Christmas Day need not fall on Dec. 25
By Senior Airman Christie Putz, 92nd Air Refueling Wing Public Affairs
/ Published December 14, 2006
FAIRCHILD AIR FORCE BASE, Wash. --
For the past 20 years, Christmas Day in the Crossen household has included watching their favorite holiday movie, Frosty the Snowman, and opening all but the one gift they chose to open the night before. Most importantly, though, the day is about spending time with those who mean the most to them.
This year, something is missing from that family ritual: a husband and a father, both the same person.
Master Sgt. Douglas Crossen, 92nd Communications Squadron first sergeant, deployed in late August to support the Global War on Terror. His deployment is scheduled to take him through the holiday season, until his family welcomes him home in mid-January.
And although this is the first deployment Sergeant Crossen's family has experienced in his 21-year career, his family has a positive outlook on the situation.
"It's hard," said his wife, Paula Crossen. "We miss him a lot, but we know that when he gets back that we will have that time together."
In fact, the family has opted to postpone their family Christmas celebration this year until they can spend it all together.

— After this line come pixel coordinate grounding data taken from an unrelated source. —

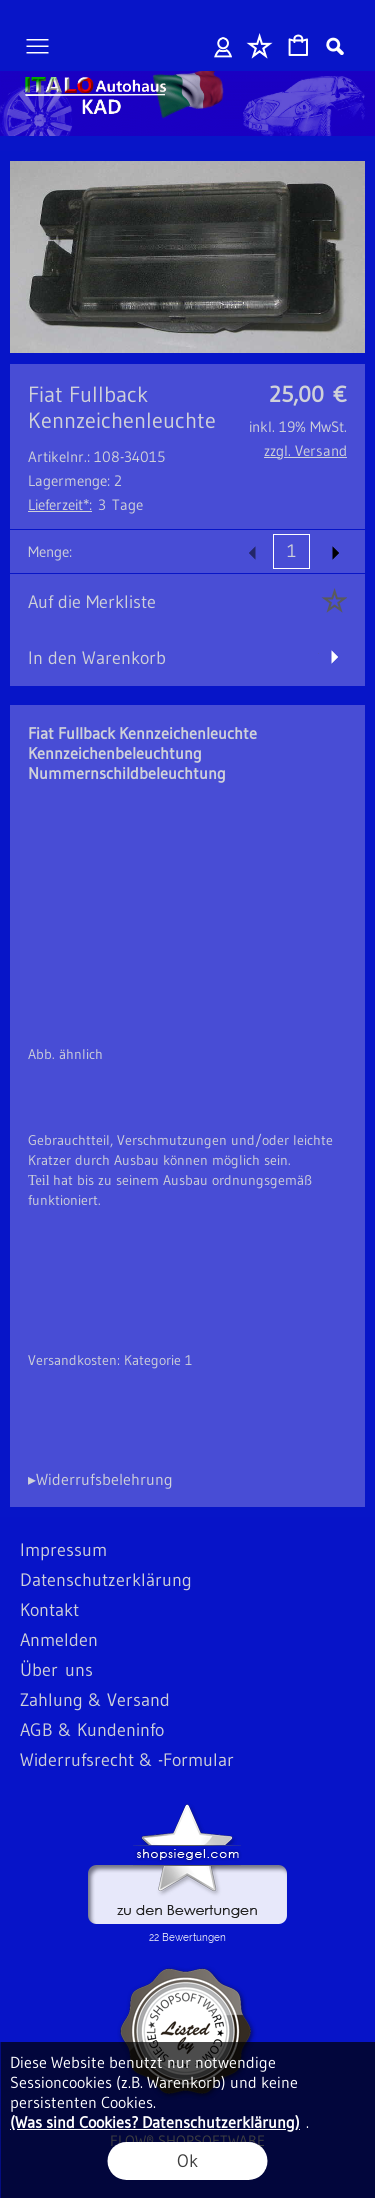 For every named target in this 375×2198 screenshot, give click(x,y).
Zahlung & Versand (95, 1700)
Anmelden (223, 46)
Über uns (56, 1670)
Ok (187, 2161)
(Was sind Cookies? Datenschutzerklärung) (155, 2122)
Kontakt (49, 1610)
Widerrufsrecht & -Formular (127, 1760)
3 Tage (85, 504)
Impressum (63, 1550)
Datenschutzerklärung (106, 1580)
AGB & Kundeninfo (92, 1730) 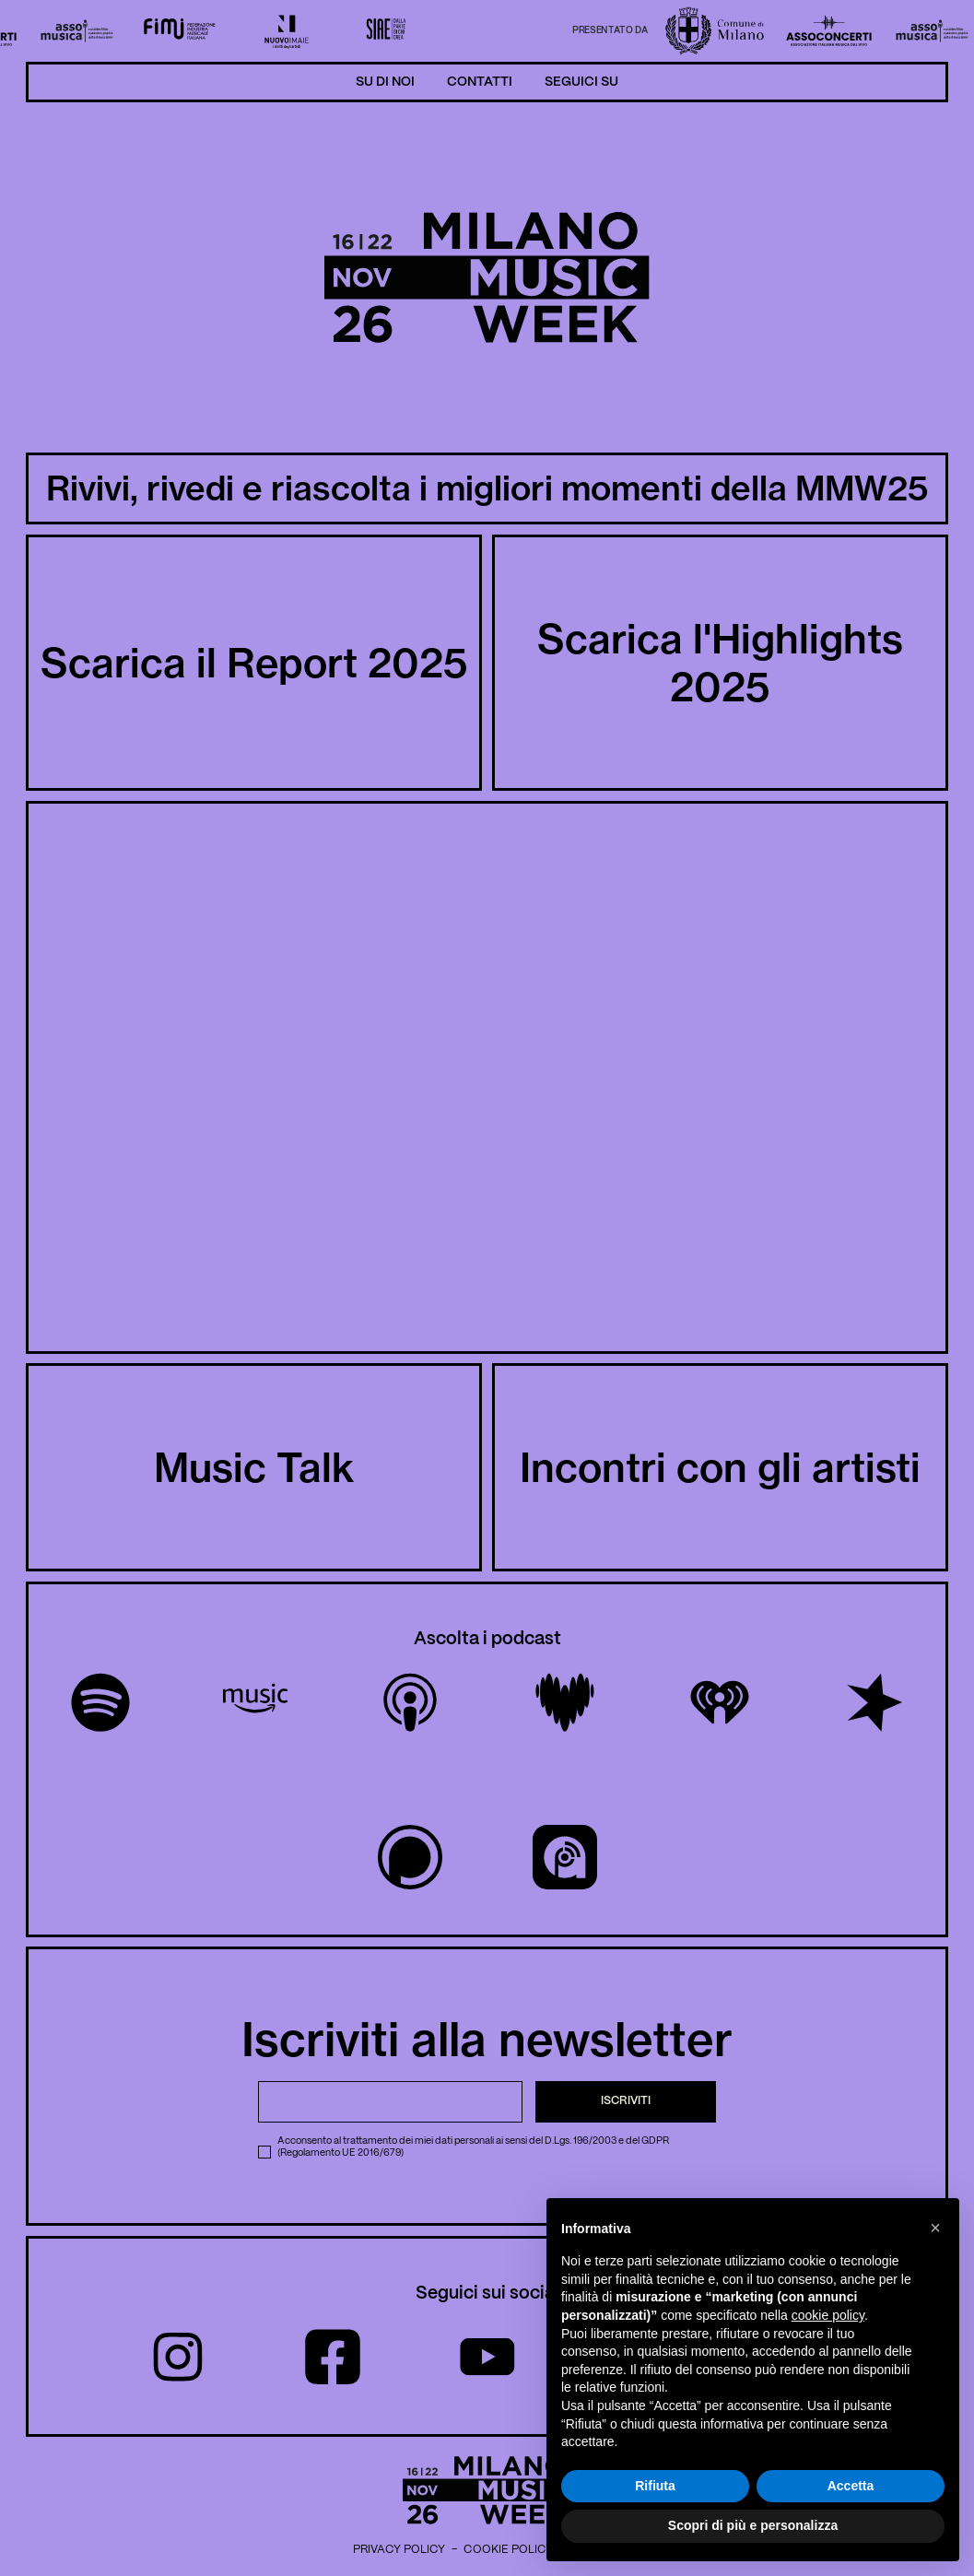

"Just because it says on the calendar that Christmas falls on December 25th doesn't mean that's the only day you can celebrate it," said Mrs. Crossen.
So after Sergeant Crossen makes it back to the States, and after a couple days of recovery, the family plans to gather and re-create their own Christmas Day.
The children, now 17 and 20, have even offered to delay opening their presents until their dad comes home.
"Since they're older it's a little easier," Mrs. Crossen said.
Their family has come together during this time to get through the months without him. He still plays a big role in the family life though.
Almost every day, without fail, Mrs. Crossen and her husband instant message each other, and e-mail back and forth throughout the day.
About once a week they are able to talk on the phone.
"He always wants to know what the kids are doing, though they're usually sleeping because of the time difference, and what else is going on around the house," she said.
She is grateful to have the opportunity to talk that often.
"There are still a lot of families that are not able to do that because of either their locations or resources available to them," she said "We're really lucky to have that advantage."
Another thing she admits that has helped them prepare for this first deployment, and get them through any unexpected bumps along the way, is being a part of a military family and living the lifestyle for so long.
"We're still not sure what day he's coming home, but that's just the way it is in the military," she joked.
She anticipates more deployments coming their way soon, but has the same optimistic outlook for those as she does with this one. She looks on each of these trips as an opportunity.
"There is so much out there to learn and so many people to meet," she said. She encourages him to take advantage of the situation and accomplish as much as he can.
And he has. Aside from his first sergeant duties, his days are also packed with extracurricular events from sun-up to sun-down. Whether it be intramural football games, one of the many runs sponsored on the base or getting out and seeing the local area, she said he keeps himself busy.
"It helps pass the time for him as well," she said.
His family here is hoping the next few weeks will pass quickly for them as well, until they can all be reunited.
"Someone has to be there. If it wasn't him it would be someone else," she said. "Still, we can't wait to have him home."